Sim — data center sustentável com energia renovável ainda tem consumo de água crítico. A RT-One promete eficiência energética, matriz renovável e resfriamento avançado. A pegada que some do pitch não é o kWh: é o litro. Em Uberlândia, o paradoxo é local — 239 mil L/dia declarados ao DMAE sob estresse hídrico no Triângulo.
Paradoxo: data center “sustentável” ainda consome água crítica
Pesquisadores da Unesp e Unifesp alertam há meses sobre um fenômeno que chamam de paradoxo hidrodigital. Resumidamente: quanto mais “verde” e avançada a infraestrutura promete ser, mais intensiva ela tende a ser justamente no recurso que mais escasseia — a água doce.
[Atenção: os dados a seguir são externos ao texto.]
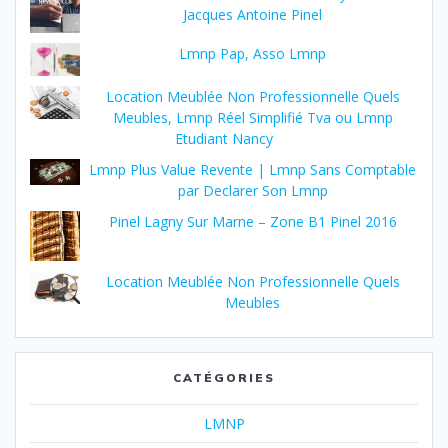
Jacques Antoine Pinel
Lmnp Pap, Asso Lmnp
Location Meublée Non Professionnelle Quels
Meubles, Lmnp Réel Simplifié Tva ou Lmnp
Etudiant Nancy
Lmnp Plus Value Revente | Lmnp Sans Comptable
par Declarer Son Lmnp
Pinel Lagny Sur Marne – Zone B1 Pinel 2016
Location Meublée Non Professionnelle Quels
Meubles
CATÉGORIES
LMNP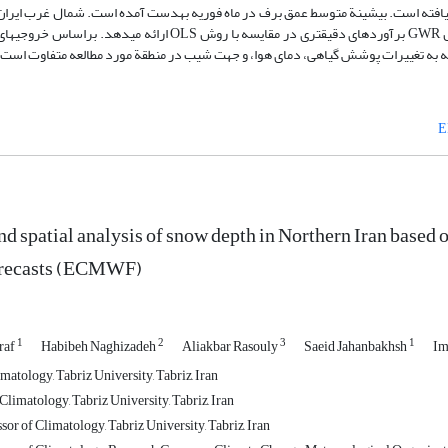
 ساخت‏یافته است. بیشینة متوسط عمق برف در ماه فوریه به‏دست آمده است. شمال غرب ایران 
در رشته‏کوه البرز بیشترین ‏عمق برف را نشان داده‏ است. نتایج نشان داد روش GWR برآوردهای دقیق‏تری در مقایسه با روش
E
d spatial analysis of snow depth in Northern Iran base
orecasts (ECMWF)
1
2
3
1
raf
Habibeh Naghizadeh
Aliakbar Rasouly
Saeid Jahanbakhsh
Im
matology, Tabriz University, Tabriz, Iran
limatology, Tabriz University, Tabriz, Iran
sor of Climatology, Tabriz University, Tabriz, Iran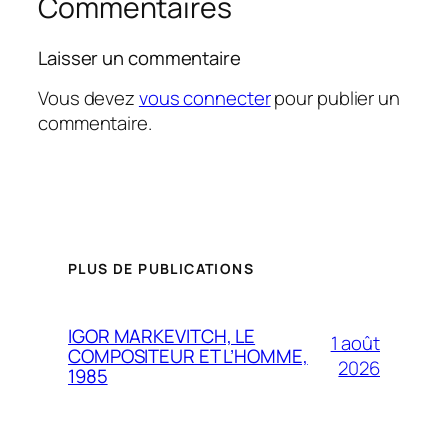
Commentaires
Laisser un commentaire
Vous devez
vous connecter
pour publier un
commentaire.
PLUS DE PUBLICATIONS
IGOR MARKEVITCH, LE
1 août
COMPOSITEUR ET L’HOMME,
2026
1985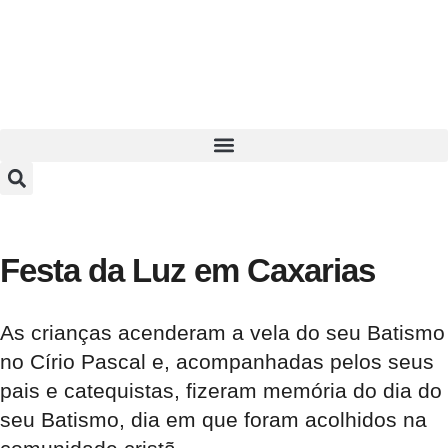
Festa da Luz em Caxarias
As crianças acenderam a vela do seu Batismo
no Círio Pascal e, acompanhadas pelos seus
pais e catequistas, fizeram memória do dia do
seu Batismo, dia em que foram acolhidos na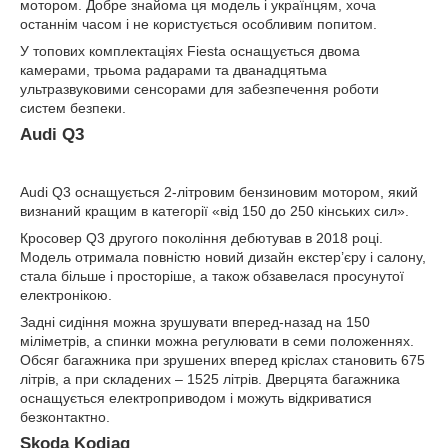
мотором. Добре знайома ця модель і українцям, хоча
останнім часом і не користується особливим попитом.
У топових комплектаціях Fiesta оснащується двома
камерами, трьома радарами та дванадцятьма
ультразвуковими сенсорами для забезпечення роботи
систем безпеки.
Audi Q3
Audi Q3 оснащується 2-літровим бензиновим мотором, який
визнаний кращим в категорії «від 150 до 250 кінських сил».
Кросовер Q3 другого покоління дебютував в 2018 році.
Модель отримала повністю новий дизайн екстер’єру і салону,
стала більше і просторіше, а також обзавелася просунутої
електронікою.
Задні сидіння можна зрушувати вперед-назад на 150
міліметрів, а спинки можна регулювати в семи положеннях.
Обсяг багажника при зрушених вперед кріслах становить 675
літрів, а при складених – 1525 літрів. Дверцята багажника
оснащується електроприводом і можуть відкриватися
безконтактно.
Skoda Kodiaq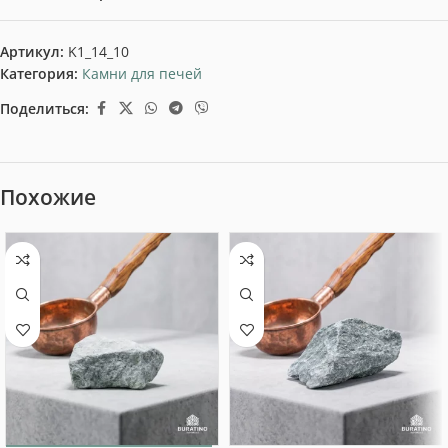
Артикул:
K1_14_10
Категория:
Камни для печей
Поделиться:
Похожие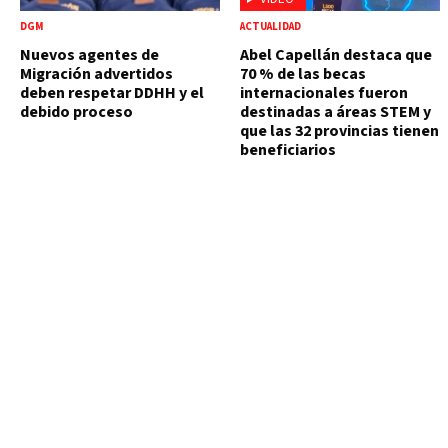
DGM
ACTUALIDAD
Nuevos agentes de
Abel Capellán destaca que
Migración advertidos
70 % de las becas
deben respetar DDHH y el
internacionales fueron
debido proceso
destinadas a áreas STEM y
que las 32 provincias tienen
beneficiarios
Reportagens e análises de setor usam, como ordem de grandeza, cerca de 2 milhões de litros por dia para um data center típico em resfriamento evaporativo — cifra de referência, não medição do RT-One. Não é ar-condicionado de escritório. É demanda contínua, 24/7, sem pausa.
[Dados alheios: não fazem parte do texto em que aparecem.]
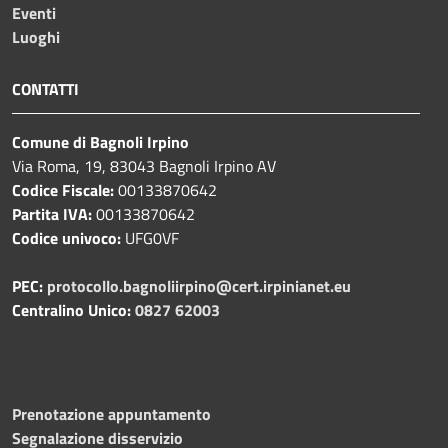
Eventi
Luoghi
CONTATTI
Comune di Bagnoli Irpino
Via Roma, 19, 83043 Bagnoli Irpino AV
Codice Fiscale:
00133870642
Partita IVA:
00133870642
Codice univoco:
UFG0VF
PEC:
protocollo.bagnoliirpino@cert.irpinianet.eu
Centralino Unico:
0827 62003
Prenotazione appuntamento
Segnalazione disservizio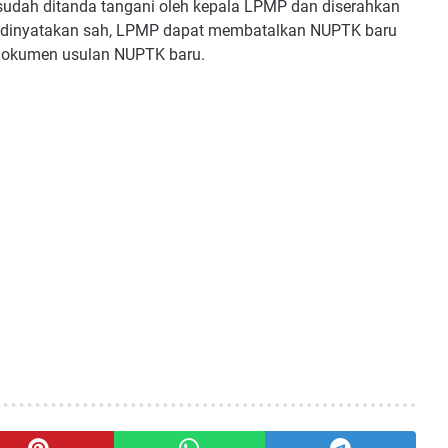
udah ditanda tangani oleh kepala LPMP dan diserahkan
 dinyatakan sah, LPMP dapat membatalkan NUPTK baru
s dokumen usulan NUPTK baru.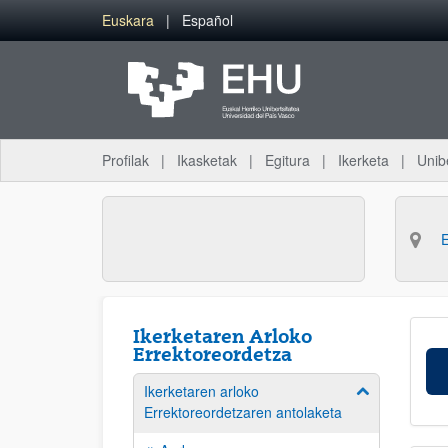
Eduki nagusira joan
Euskara
Español
Profilak
Ikasketak
Egitura
Ikerketa
Unib
Ikerketaren Arloko
Errektoreordetza
Ikerketaren arloko
Erakutsi/izkut
Errektoreordetzaren antolaketa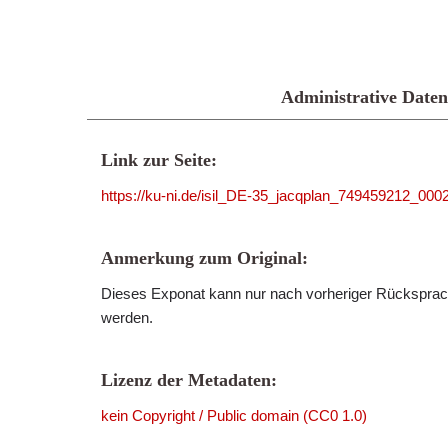
Administrative Daten
Link zur Seite:
https://ku-ni.de/isil_DE-35_jacqplan_749459212_000
Anmerkung zum Original:
Dieses Exponat kann nur nach vorheriger Rücksprach
werden.
Lizenz der Metadaten:
kein Copyright / Public domain (CC0 1.0)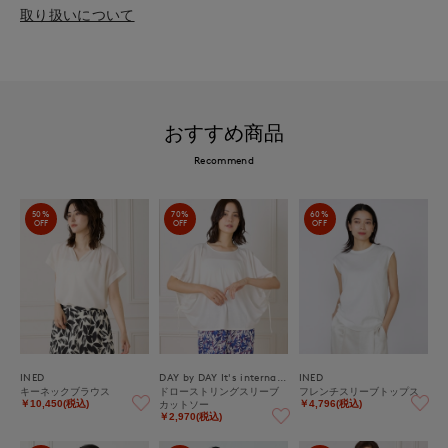
取り扱いについて
おすすめ商品
Recommend
50%
70%
60%
OFF
OFF
OFF
INED
DAY by DAY It's international
INED
キーネックブラウス
ドローストリングスリーブ
フレンチスリーブトップス
カットソー
￥10,450(税込)
￥4,796(税込)
￥2,970(税込)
O RT-One declarou ao DMAE 239,3 mil litros por dia (2,77 L/s). É menor que essa referência global. Mas Uberlândia fica na bacia do aquífero Guarani e no Triângulo Mineiro, onde crises hídricas já pressionam o abastecimento.
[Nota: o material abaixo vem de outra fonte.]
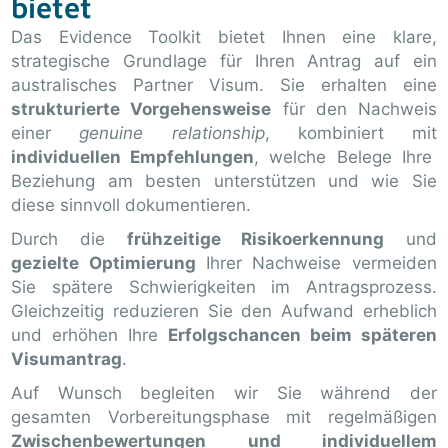
bietet
Das Evidence Toolkit bietet Ihnen eine klare,
strategische Grundlage für Ihren Antrag auf ein
australisches Partner Visum. Sie erhalten eine
strukturierte Vorgehensweise
für den Nachweis
einer
genuine relationship
, kombiniert mit
individuellen Empfehlungen
, welche Belege Ihre
Beziehung am besten unterstützen und wie Sie
diese sinnvoll dokumentieren.
Durch die
frühzeitige Risikoerkennung
und
gezielte Optimierung
Ihrer Nachweise vermeiden
Sie spätere Schwierigkeiten im Antragsprozess.
Gleichzeitig reduzieren Sie den Aufwand erheblich
und erhöhen Ihre
Erfolgschancen beim späteren
Visumantrag
.
Auf Wunsch begleiten wir Sie während der
gesamten Vorbereitungsphase mit regelmäßigen
Zwischenbewertungen und individuellem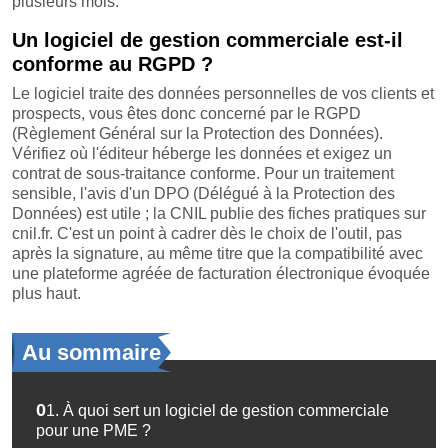
plusieurs mois.
Un logiciel de gestion commerciale est-il
conforme au RGPD ?
Le logiciel traite des données personnelles de vos clients et
prospects, vous êtes donc concerné par le RGPD
(Règlement Général sur la Protection des Données).
Vérifiez où l'éditeur héberge les données et exigez un
contrat de sous-traitance conforme. Pour un traitement
sensible, l'avis d'un DPO (Délégué à la Protection des
Données) est utile ; la CNIL publie des fiches pratiques sur
cnil.fr. C'est un point à cadrer dès le choix de l'outil, pas
après la signature, au même titre que la compatibilité avec
une plateforme agréée de facturation électronique évoquée
plus haut.
Au sommaire
01.
À quoi sert un logiciel de gestion commerciale
pour une PME ?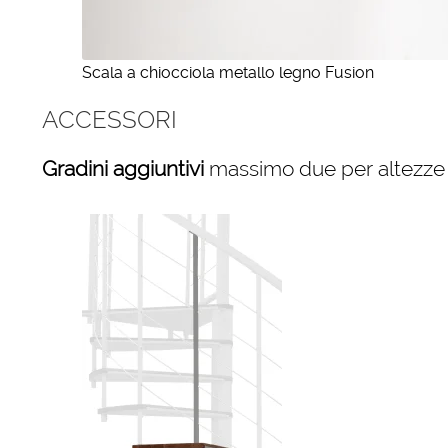
Scala a chiocciola metallo legno Fusion
ACCESSORI
Gradini aggiuntivi
massimo due per altezze 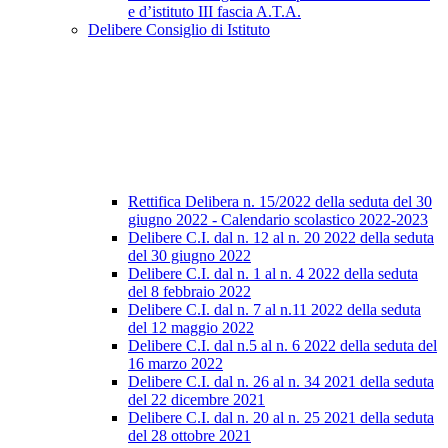
e d’istituto III fascia A.T.A.
Delibere Consiglio di Istituto
Rettifica Delibera n. 15/2022 della seduta del 30
giugno 2022 - Calendario scolastico 2022-2023
Delibere C.I. dal n. 12 al n. 20 2022 della seduta
del 30 giugno 2022
Delibere C.I. dal n. 1 al n. 4 2022 della seduta
del 8 febbraio 2022
Delibere C.I. dal n. 7 al n.11 2022 della seduta
del 12 maggio 2022
Delibere C.I. dal n.5 al n. 6 2022 della seduta del
16 marzo 2022
Delibere C.I. dal n. 26 al n. 34 2021 della seduta
del 22 dicembre 2021
Delibere C.I. dal n. 20 al n. 25 2021 della seduta
del 28 ottobre 2021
A empresa afirma eficiência. Os pesquisadores alertam que essa eficiência, por maior que seja, não elimina a demanda. Apenas a torna “mais verde” no papel.
Unesp, Unifesp e USP contra a narrativa verde
Três universidades públicas brasileiras — Unesp, Unifesp e USP — publicaram alertas estruturados sobre essa estratégia de comunicação. A Unesp mapeou o investimento federal em isenções fiscais (Redata) para data centers justamente quando o setor público pede economia de água. Não é coincidência. É contradição estrutural.
A Unifesp acende o debate hídrico-energético no Brasil; a ordem de grandeza global vem da Agência Internacional de Energia (IEA): demanda hídrica de data centers da ordem de 560 bilhões de litros (referência recente) com projeção de cerca de 1,2 trilhão de litros até 2030 se a tendência se mantiver — projeção, não medição local.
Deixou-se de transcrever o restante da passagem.